3. The Carboniferous Rainforests: A Green Revolution

From 359 to 299 million years ago, the Carboniferous epoch represented a golden age for terrestrial plant life. Lush, tropical rainforests bursting with an amazing variety of plant species dominated large swaths of the earth during this period. Driven by towering tree-like plants long since extinct, these ancient woods were unlike anything we know today.
Often known as the scale tree, Lepidodendron was among the most famous species of the Carboniferous woodlands. With trunks two metres in diameter and heights of up to fifty metres, these giant plants may be Though they looked like trees, Lepidodendron were really more closely linked to contemporary club mosses. Their unusual scaled look came from diamond-shaped leaf scars covering their bark. Like their smaller modern cousins, these giants reproduced by spores, but on a far larger scale.

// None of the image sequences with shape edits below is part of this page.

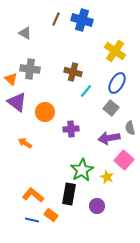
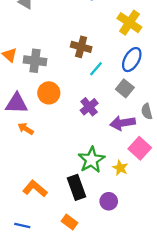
gray cross: (30, 69) -> (35, 61), moved
purple triangle: (17, 102) -> (17, 103), moved, turned -35
purple cross: (71, 129) -> (89, 107), moved, turned -35
black rectangle: (69, 194) -> (76, 187), turned -30
orange rectangle: (51, 215) -> (70, 222), moved
blue line: (32, 220) -> (22, 225), moved

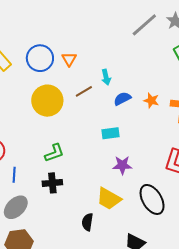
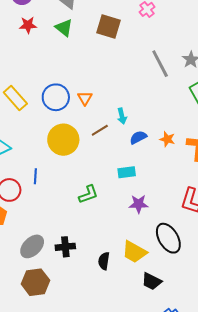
gray line: (144, 25) -> (160, 64), turned -76
green L-shape: (54, 153) -> (88, 194), moved
blue line: (14, 175) -> (35, 176), moved
black cross: (52, 183) -> (65, 247), moved
yellow trapezoid: (109, 199) -> (134, 252), moved

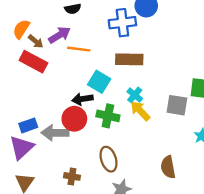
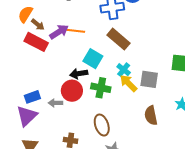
purple arrow: (60, 35) -> (59, 32), moved
brown rectangle: (129, 59) -> (118, 39), turned 40
gray square: (177, 105) -> (149, 79), moved
gray arrow: (55, 133) -> (55, 103), size x0.6
brown semicircle: (168, 167) -> (151, 115), moved

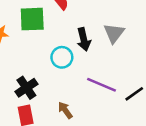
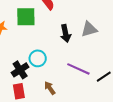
gray triangle: (114, 33) -> (89, 29), turned 36
cyan circle: (62, 57) -> (38, 58), moved

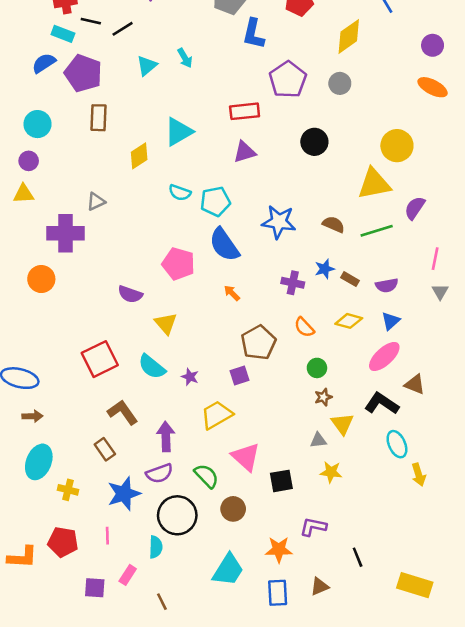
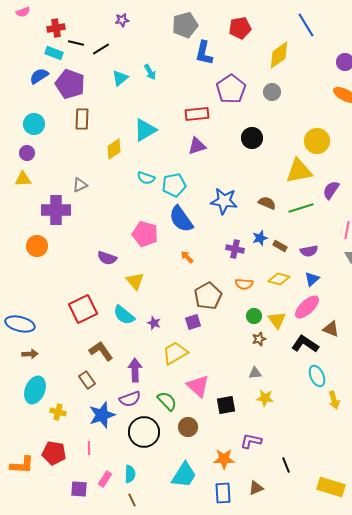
orange semicircle: (304, 327) -> (244, 284), turned -42
yellow triangle: (342, 424) -> (277, 320), moved
cyan semicircle: (156, 547) -> (130, 474), moved

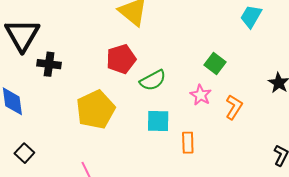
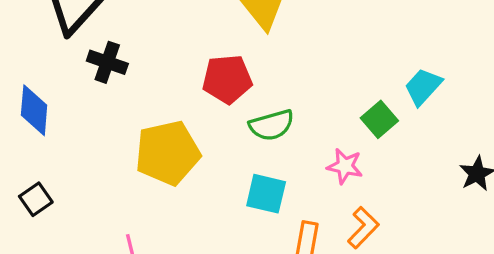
cyan trapezoid: (251, 16) -> (423, 87), moved
pink star: (201, 95) -> (345, 166), turned -30
orange L-shape: (234, 107) -> (363, 228), moved

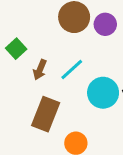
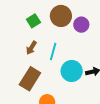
green square: (16, 49) -> (33, 21), moved
cyan line: (72, 70) -> (53, 51), turned -42

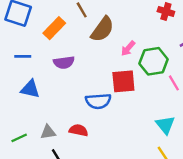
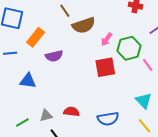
orange rectangle: (54, 28) -> (36, 37), moved
brown semicircle: (102, 29) -> (84, 25), turned 40
blue line: (23, 56) -> (10, 53), moved
blue semicircle: (98, 101) -> (108, 119), moved

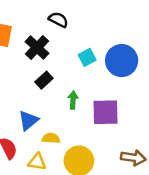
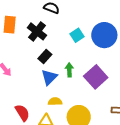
purple square: (105, 112) -> (96, 77), turned -35
blue triangle: (28, 120) -> (49, 77), moved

Relatives of current horsetails, the Calamites were another common genus of plants in these ancient woodlands. Rising up to thirty metres tall, these segmented plants created dense stands in the Carboniferous woodlands’ marshy sections. Their hollow, bamboo-like stalks could quickly cover the ground thanks to a network of subterranean rhizomes.
First real ferns, which developed during the Carboniferous and rapidly expanded into a great range of varieties, also found home in these forests. These comprised both huge tree ferns vying with the scale trees for canopy dominance and ground-dwelling ferns. Smaller ferns abound in the rich understory of these woods, forming a multi-layered home for a wide range of species including early reptiles and amphibians.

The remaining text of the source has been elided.